To cushion the impact of the coronavirus pandemic on operators in the industry, the Kenya Airports Authority (KAA) has given a waiver on parking fees for domestic airlines in the sector.
The waiver is coming as a relief to carriers that are grappling with financial challenges following the grounding of services.
According to businessdailyafrica.com, KAA acting managing director Alex Gitari said they have received approval from the government for the waiver for April-June to help in recovery efforts following Covid-19 pandemic that has paralysed the sector.
The agency has also deferred 75 percent of rent for businesses that operate from airports like duty-free shops for the period April-June to be paid in nine monthly equal instalments effective July.
“We are extending our relief measure to the aviation industry and KAA has secured approval from government to give various forms of reliefs, which include waiver on parking fee and deferment of payment, as we play our part in helping on the recovery,” said Mr Gitari in a Webinar session with Airports Council International.
Kenya Association of Air Operators (KAAO), which is an umbrella body of commercial airlines, had written to KAA requesting a waiver on parking fees as they have not been in business, making it difficult to generate revenue.
KAA had written to the Ministry of Transport in April regarding the request made by the operators.

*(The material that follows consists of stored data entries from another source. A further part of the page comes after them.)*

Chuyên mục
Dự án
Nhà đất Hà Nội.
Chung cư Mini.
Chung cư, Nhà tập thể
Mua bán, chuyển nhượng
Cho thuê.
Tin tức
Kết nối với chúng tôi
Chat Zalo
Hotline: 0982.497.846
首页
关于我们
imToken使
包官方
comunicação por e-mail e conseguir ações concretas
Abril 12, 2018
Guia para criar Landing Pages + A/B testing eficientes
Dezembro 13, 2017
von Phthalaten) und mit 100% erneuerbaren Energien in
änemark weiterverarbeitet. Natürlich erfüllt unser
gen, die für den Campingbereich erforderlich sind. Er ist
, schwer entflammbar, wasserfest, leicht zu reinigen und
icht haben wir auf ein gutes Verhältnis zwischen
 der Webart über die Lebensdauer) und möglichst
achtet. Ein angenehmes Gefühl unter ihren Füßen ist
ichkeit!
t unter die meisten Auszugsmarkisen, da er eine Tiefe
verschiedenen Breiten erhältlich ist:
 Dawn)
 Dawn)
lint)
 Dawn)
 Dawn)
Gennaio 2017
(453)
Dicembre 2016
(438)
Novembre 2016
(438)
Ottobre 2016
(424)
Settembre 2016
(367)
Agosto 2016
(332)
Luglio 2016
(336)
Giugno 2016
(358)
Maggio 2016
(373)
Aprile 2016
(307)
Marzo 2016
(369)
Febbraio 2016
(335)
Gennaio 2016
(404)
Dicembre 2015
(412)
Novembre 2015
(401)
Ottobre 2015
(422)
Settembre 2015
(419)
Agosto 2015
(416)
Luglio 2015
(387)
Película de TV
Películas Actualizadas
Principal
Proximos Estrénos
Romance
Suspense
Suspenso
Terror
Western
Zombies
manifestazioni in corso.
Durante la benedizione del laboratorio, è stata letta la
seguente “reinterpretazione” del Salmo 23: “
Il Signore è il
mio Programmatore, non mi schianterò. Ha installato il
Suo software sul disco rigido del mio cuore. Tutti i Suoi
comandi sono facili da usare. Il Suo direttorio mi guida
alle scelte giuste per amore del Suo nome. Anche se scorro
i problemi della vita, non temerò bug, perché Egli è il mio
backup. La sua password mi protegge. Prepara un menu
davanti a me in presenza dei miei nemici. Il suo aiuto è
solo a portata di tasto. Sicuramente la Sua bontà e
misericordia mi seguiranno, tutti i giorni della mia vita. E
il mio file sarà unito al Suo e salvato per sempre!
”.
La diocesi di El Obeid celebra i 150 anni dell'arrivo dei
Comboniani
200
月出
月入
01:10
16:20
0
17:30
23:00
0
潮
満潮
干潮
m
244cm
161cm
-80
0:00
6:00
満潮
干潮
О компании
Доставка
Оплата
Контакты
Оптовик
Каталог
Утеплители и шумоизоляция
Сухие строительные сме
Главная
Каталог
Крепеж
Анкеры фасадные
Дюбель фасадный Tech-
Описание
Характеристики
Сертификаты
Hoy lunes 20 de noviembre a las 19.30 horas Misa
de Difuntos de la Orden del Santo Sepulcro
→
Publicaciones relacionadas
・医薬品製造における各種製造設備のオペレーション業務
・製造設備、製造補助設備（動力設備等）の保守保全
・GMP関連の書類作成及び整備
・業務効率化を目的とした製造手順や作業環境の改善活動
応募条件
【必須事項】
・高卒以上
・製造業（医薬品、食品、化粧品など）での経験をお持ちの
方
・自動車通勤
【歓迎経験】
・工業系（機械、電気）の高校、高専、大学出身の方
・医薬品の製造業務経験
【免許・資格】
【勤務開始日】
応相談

KAA has also given a waiver of minimum annual guarantees for all concessionaires for the three months. Concession fees applicable to ground handling, duty free, catering services, advertising, car park and others will be based on actual activity.
KAA charges about $10 everyday as parking fee for smaller aircraft but rises to over $100 for larger planes.
The government grounded airlines in April following a restriction in movement in and outside of Nairobi as a measure to curb the spread of coronavirus that has so far affected more than 4,000 people since it was first reported in March.
Airlines in Kenya have to either start or terminate their journey in Nairobi and with the restrictions on movement, it means they could not conduct any business.
Duty-free shops at the airport had also requested a waiver given that they rely on passengers as main clientele. Kenya closed its airspace to passenger flights in March, only allowing the cargo aircraft to operate.
Paralysis in aviation has seen airlines send home staff on paid or unpaid leave to cope with the situation.